» **Prompt**
In the entries that follow, repeat exactly the lines from the one that has "DPI E DISINFETTANTI [button] (1100, 258)" through the one that has "About Us (46, 1000)", but omit pictures.

-- Opening Marker --

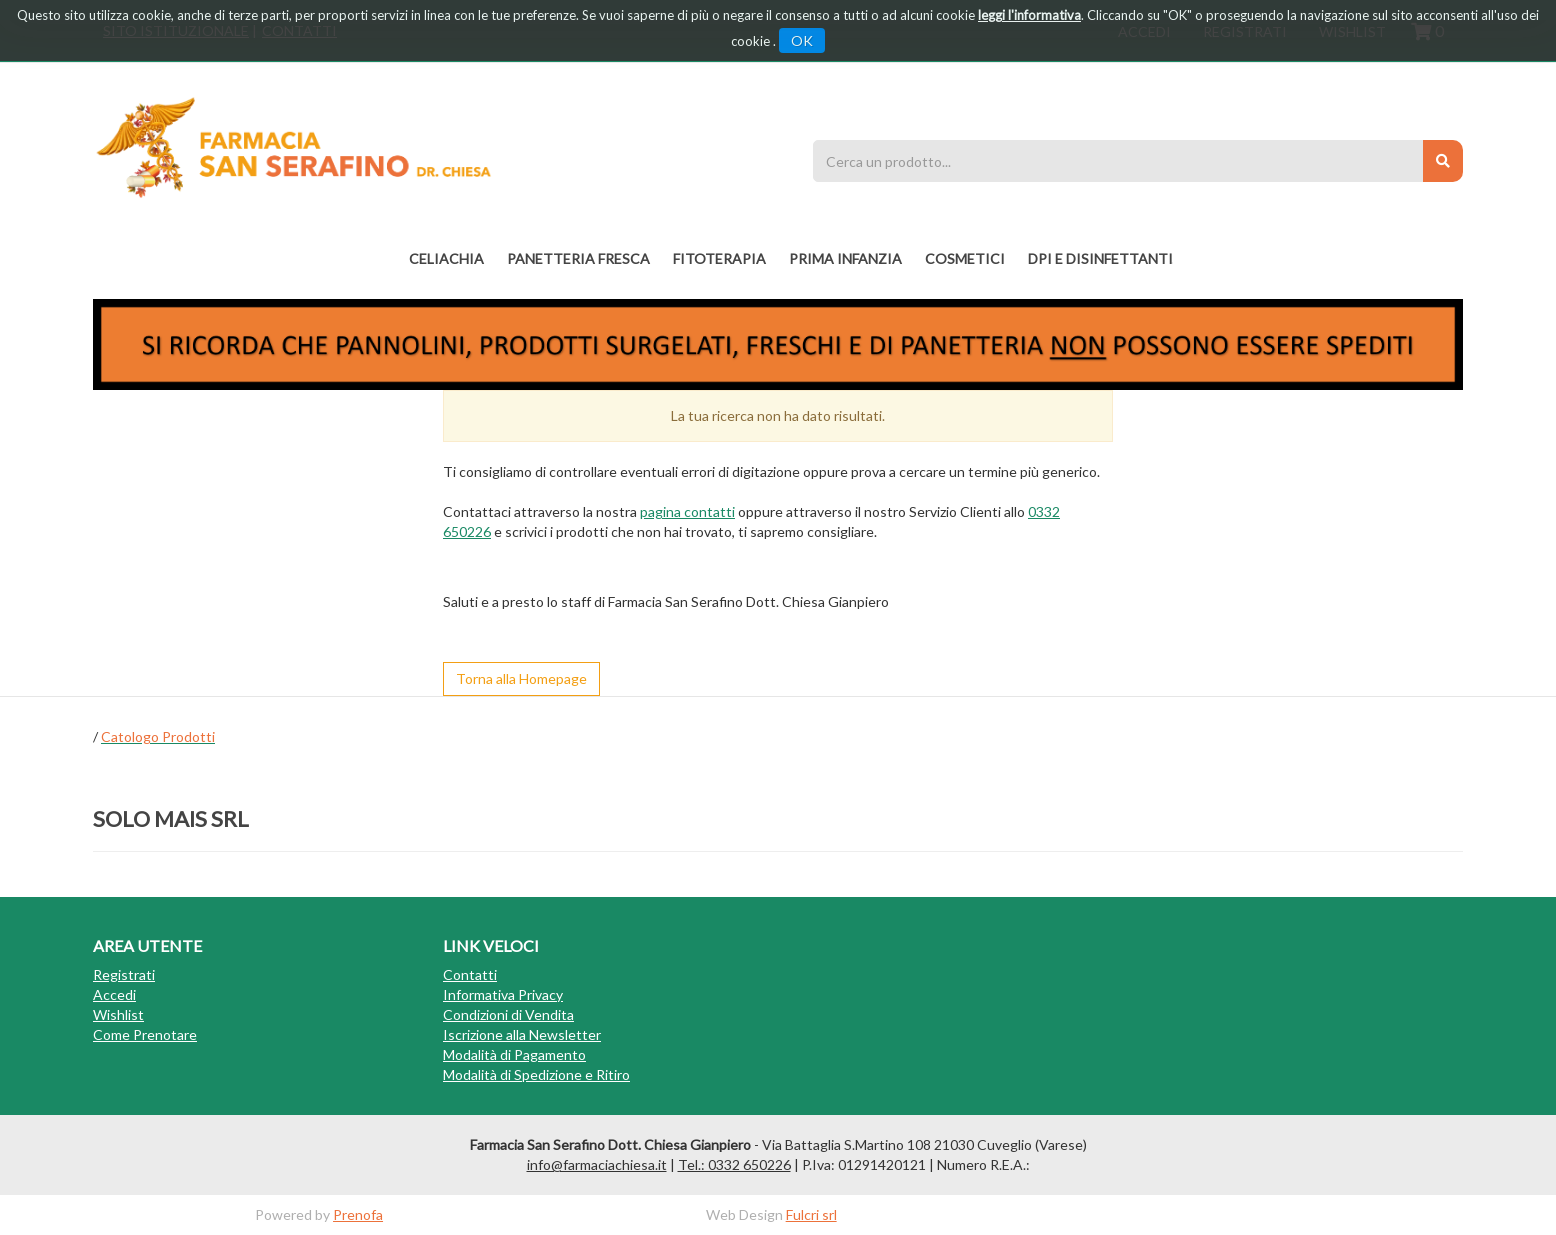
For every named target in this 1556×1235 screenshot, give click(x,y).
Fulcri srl (811, 1214)
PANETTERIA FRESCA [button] (578, 258)
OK (802, 40)
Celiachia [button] (446, 258)
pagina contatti (687, 511)
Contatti (470, 974)
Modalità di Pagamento (514, 1054)
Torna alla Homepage (521, 678)
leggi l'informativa (1029, 15)
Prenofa (358, 1214)
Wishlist (118, 1014)
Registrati (124, 974)
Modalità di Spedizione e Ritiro (536, 1074)
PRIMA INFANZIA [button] (845, 258)
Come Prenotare (145, 1034)
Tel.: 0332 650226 (734, 1164)
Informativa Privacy (503, 994)
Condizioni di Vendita (508, 1014)
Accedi (114, 994)
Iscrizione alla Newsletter (522, 1034)
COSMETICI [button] (965, 258)
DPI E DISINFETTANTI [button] (1100, 258)
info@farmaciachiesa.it (597, 1164)
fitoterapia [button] (719, 258)
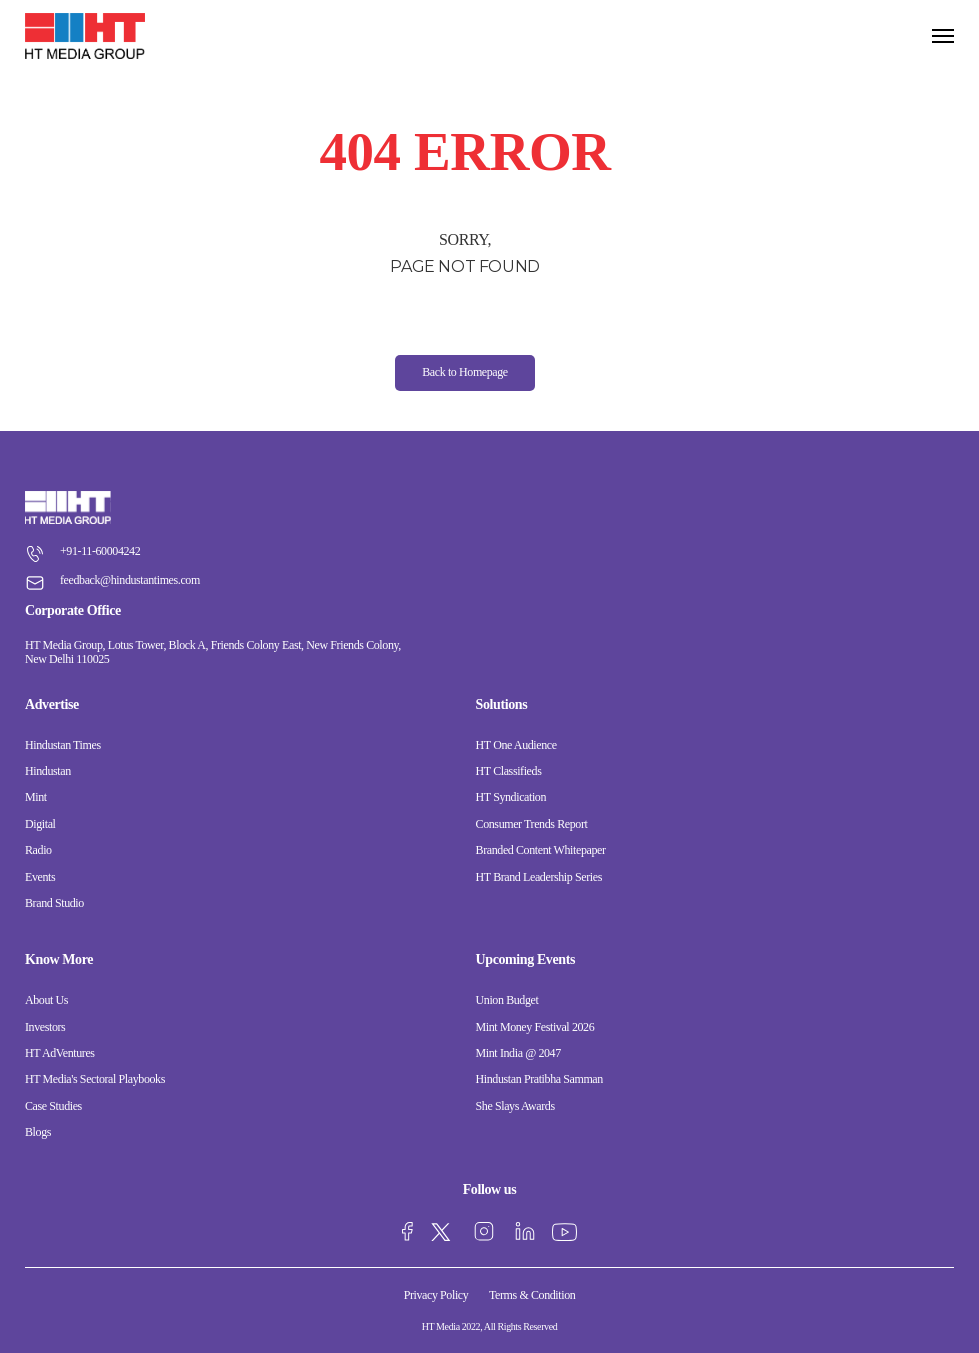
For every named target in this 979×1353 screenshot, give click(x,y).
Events (40, 877)
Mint (36, 797)
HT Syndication (511, 797)
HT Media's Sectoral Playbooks (95, 1079)
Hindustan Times (63, 745)
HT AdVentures (60, 1053)
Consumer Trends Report (532, 824)
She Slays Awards (515, 1106)
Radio (38, 850)
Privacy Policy (436, 1295)
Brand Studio (54, 903)
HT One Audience (516, 745)
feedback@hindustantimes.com (112, 580)
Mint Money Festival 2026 (535, 1027)
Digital (40, 824)
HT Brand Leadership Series (539, 877)
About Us (46, 1000)
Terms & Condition (532, 1295)
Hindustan (48, 771)
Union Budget (507, 1000)
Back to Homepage (465, 372)
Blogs (38, 1132)
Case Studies (53, 1106)
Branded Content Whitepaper (541, 850)
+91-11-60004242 (82, 551)
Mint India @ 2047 (518, 1053)
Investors (45, 1027)
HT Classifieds (509, 771)
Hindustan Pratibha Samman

-- Closing Marker --

» **Your solution**
DPI E DISINFETTANTI [button] (1100, 258)
info@farmaciachiesa.it (597, 1164)
fitoterapia [button] (719, 258)
For every named target in this 979×1353 screenshot, give click(x,y).
Events (40, 877)
Mint (36, 797)
HT Syndication (511, 797)
HT Media's Sectoral Playbooks (95, 1079)
Hindustan Times (63, 745)
HT AdVentures (60, 1053)
Consumer Trends Report (532, 824)
She Slays Awards (515, 1106)
Radio (38, 850)
Privacy Policy (436, 1295)
Brand Studio (54, 903)
HT One Audience (516, 745)
feedback@hindustantimes.com (112, 580)
Mint Money Festival 2026 (535, 1027)
Digital (40, 824)
HT Brand Leadership Series (539, 877)
About Us (46, 1000)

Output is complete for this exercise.